Философия как заявка и претензия на сверхмудрость, в нее заныривал, как в сон, в котором все чудно, многозначно и таинственно. Гегельянствовал! "Логику" Гегеля вычитывал, как роман с приключениями. Любимые книги того периода: помимо "Логики", "Лекции об эстетике" опять же Гегеля, "Критика чистого разума" Канта и... "Былое и думы" Герцена. Еще бы!

"Садилось солнце, купола блестели, город стлался на необозримом пространстве под горой. Так постояли мы, постояли и вдруг, обнявшись, в виду всей Москвы присягнули пожертвовать всей нашей жизнью на избранную нами борьбу!" (по памяти).

Правда, слово "борьба" я никогда не любил. Казалось оно выспренным и как бы преждевременным, в том смысле, что о борьбе можно говорить только во время борьбы, коль уж так случилось. И до сих пор не люблю этого слова, ни разу не использовал его применительно к себе, потому что нынче, в конце жизни, могу ответственно утверждать, что никогда ни с кем и ни с чем не боролся. Не было ее в моей жизни - борьбы. Было сначало несовпадение, потом противостояние и формально справедливое возмездие - а это иное! Хотя бы потому, что не я боролся, а со мной боролись...

Друг мой между тем, отслужив в армии, поступил-таки в Ленинградский университет на экономический факультет, и эта его бесспорно заслуженная удача фактически определила всю мою дальнейшую жизнь. Первый же наезд в Питер, общение в небольшой компании студентов ЛГУ поначалу на уровне обыкновенного философско-литературного "трепа", а далее с осторожными проговорами социальных проблем - вот и первая трещинка в монолите моей, как до того казалось, пожизненной привязанности к Сибири. Теперь Питер - цель, мечта...

Легко, с блеском сдав кандидатский минимум по курсу истории философии в том же Иркутском университете и тем же преподавателям, что десятью годами ранее изгоняли меня из него, как овцу паршивую, в 1965 году рванул из Сибири, чувствуя себя одновременно и ренегатом, и вольноопределяющимся по самому высокому смыслу жизни. Ведь оказалось - и разве это нормально? - что в мои двадцать семь в мыслях, в планах, в мечтах начисто отсутствует идея карьеры, то есть я никем не хотел быть. Я хотел знать! И кажется, догадывался, что то знание, навстречу которому тащусь из самой середины Бурятии, от станции моего недавнего пребывания под названием Гусиное озеро, в Питер-град, где мысль - ключом, а жизнь - водопадом, знание это чревато непредставимыми последствиями, а готов ли к ним, о том думать не хотелось.

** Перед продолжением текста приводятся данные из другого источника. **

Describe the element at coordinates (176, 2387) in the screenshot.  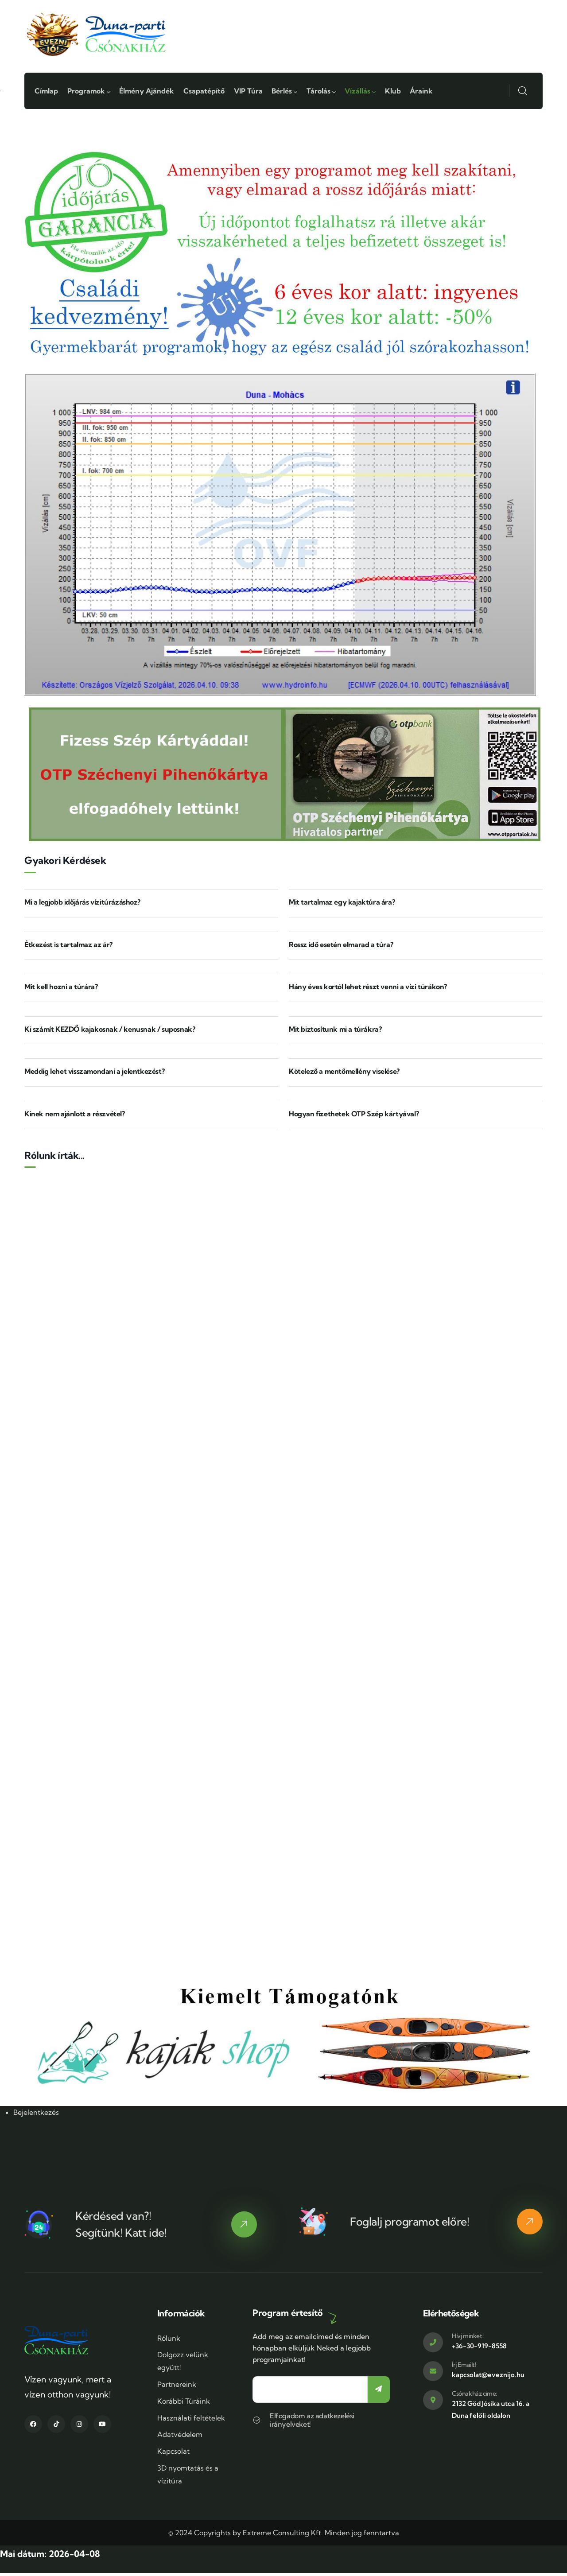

Пока в своей деревне пробавлялся гегельянством, друг мой питерский вышел на тот пласт русской культуры, который писатель Юрий Трифонов по-советски хлестко поименовал "белибердяевщиной". Прибыв в Питер, я в эту "белибердяевщину" занырнул с головой и осенью того же 65-го уже предложил аспирантуре философского факультета ЛГУ реферат о "кантианских мотивах у раннего Бердяева". Реферат был принят, но аспирантура не состоялась - не признали мой "кандидатский" по спецпредмету, о чем жалел я не очень, поскольку в это время...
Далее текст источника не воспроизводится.